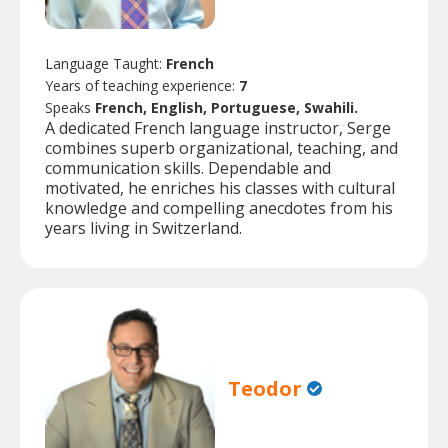
Language Taught:
French
Years of teaching experience:
7
Speaks
French, English, Portuguese, Swahili.
A dedicated French language instructor, Serge
combines superb organizational, teaching, and
communication skills. Dependable and
motivated, he enriches his classes with cultural
knowledge and compelling anecdotes from his
years living in Switzerland.
Teodor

YOUR TASK. Work out how many lines of the listing above include the word "teaching". Report only the number.

OUTPUT FOR THIS EXERCISE. 2